I have a test soon.. and I really need to know how to do this problem.. please help!!!
lim as x-->0 sin^2(x)/tan(x^2)
the answer is 1, but I have no clue how to get that!
Use series expansions. Look up Taylor expansion on google and study that topic first.
Using series expansion techniques these limit problems become pretty trivial. For x in a neighborhood of zero:
Sin(x) = x + O(x^3) ---->
sin^2(x) = x^2 + O(x^4)
tan(x) = x + O(x^3) -->
tan(x^2) = x^2 + O(x^6)
And you see that:
sin^2(x)/tan(x^2) = 1 + O(x^4)
So, the limit is 1
To solve this problem, you can use series expansions to simplify the expression. A series expansion is a way to represent a function as an infinite sum of terms. In this case, we can use the Taylor expansion to approximate the functions involved.

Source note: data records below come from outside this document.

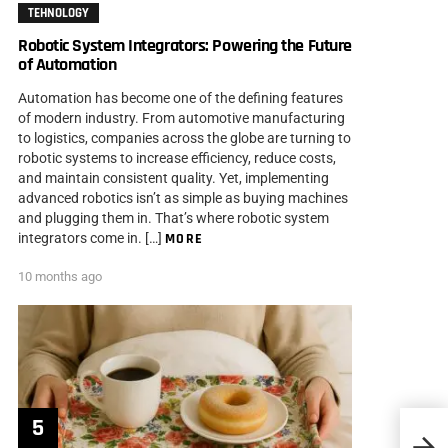
TEHNOLOGY
Robotic System Integrators: Powering the Future
of Automation
Automation has become one of the defining features
of modern industry. From automotive manufacturing
to logistics, companies across the globe are turning to
robotic systems to increase efficiency, reduce costs,
and maintain consistent quality. Yet, implementing
advanced robotics isn’t as simple as buying machines
and plugging them in. That’s where robotic system
integrators come in. […]
MORE
10 months ago
Paper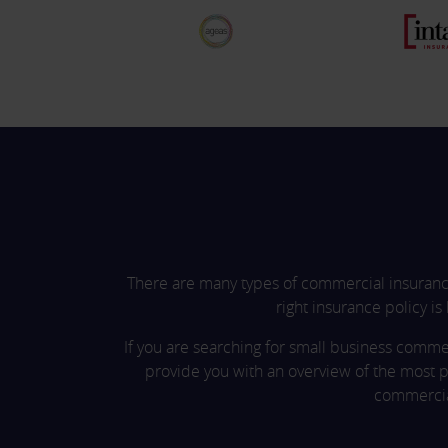
There are many types of commercial insurance
right insurance policy is
If you are searching for small business comme
provide you with an overview of the most p
commercial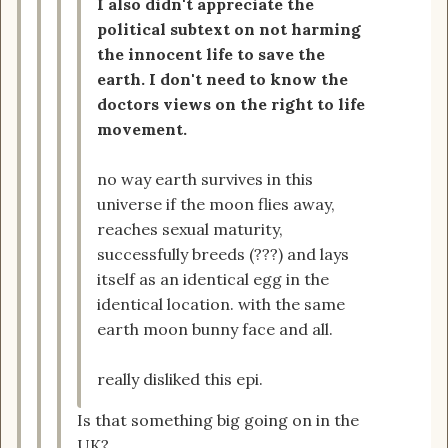
I also didn't appreciate the
political subtext on not harming
the innocent life to save the
earth. I don't need to know the
doctors views on the right to life
movement.
no way earth survives in this
universe if the moon flies away,
reaches sexual maturity,
successfully breeds (???) and lays
itself as an identical egg in the
identical location. with the same
earth moon bunny face and all.
really disliked this epi.
Is that something big going on in the
UK?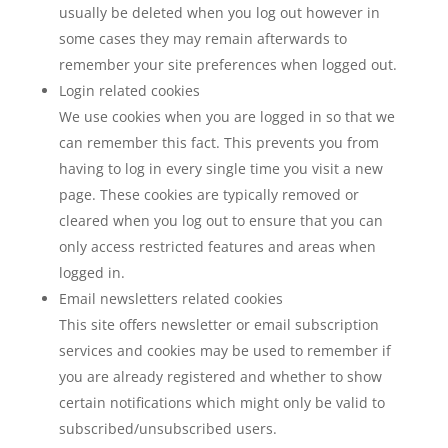
usually be deleted when you log out however in
some cases they may remain afterwards to
remember your site preferences when logged out.
Login related cookies
We use cookies when you are logged in so that we
can remember this fact. This prevents you from
having to log in every single time you visit a new
page. These cookies are typically removed or
cleared when you log out to ensure that you can
only access restricted features and areas when
logged in.
Email newsletters related cookies
This site offers newsletter or email subscription
services and cookies may be used to remember if
you are already registered and whether to show
certain notifications which might only be valid to
subscribed/unsubscribed users.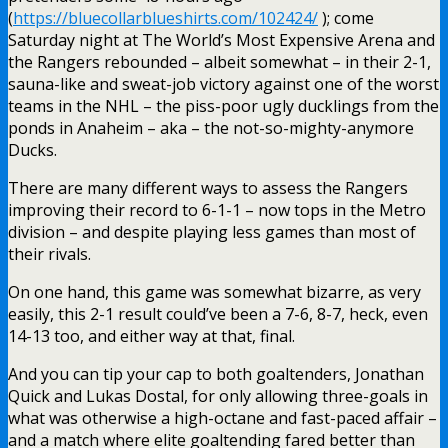
(
https://bluecollarblueshirts.com/102424/
); come
Saturday night at The World’s Most Expensive Arena and
the Rangers rebounded – albeit somewhat – in their 2-1,
sauna-like and sweat-job victory against one of the worst
teams in the NHL – the piss-poor ugly ducklings from the
ponds in Anaheim – aka – the not-so-mighty-anymore
Ducks.
There are many different ways to assess the Rangers
improving their record to 6-1-1 – now tops in the Metro
division – and despite playing less games than most of
their rivals.
On one hand, this game was somewhat bizarre, as very
easily, this 2-1 result could’ve been a 7-6, 8-7, heck, even
14-13 too, and either way at that, final.
And you can tip your cap to both goaltenders, Jonathan
Quick and Lukas Dostal, for only allowing three-goals in
what was otherwise a high-octane and fast-paced affair –
and a match where elite goaltending fared better than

First, let's look at the series expansion of sine function:
sin(x) = x - (x^3)/3! + (x^5)/5! - (x^7)/7! + ...
Using only the first term of the expansion, we have:
sin(x) ≈ x
Next, let's look at the series expansion of tangent function:
tan(x) = x + (x^3)/3 + (2x^5)/15 + (17x^7)/315 + ...
Again, using only the first term of the expansion, we have:
tan(x) ≈ x
Now, let's apply these approximations to the expression:
sin^2(x)/tan(x^2)
≈ (x^2)/(x^2)
= 1
Therefore, the limit as x approaches 0 of sin^2(x)/tan(x^2) is equal to 1.
This approach of using series expansions is a powerful tool to simplify complicated mathematical expressions and evaluate limits. It's always useful to study and understand Taylor expansions to better tackle such problems.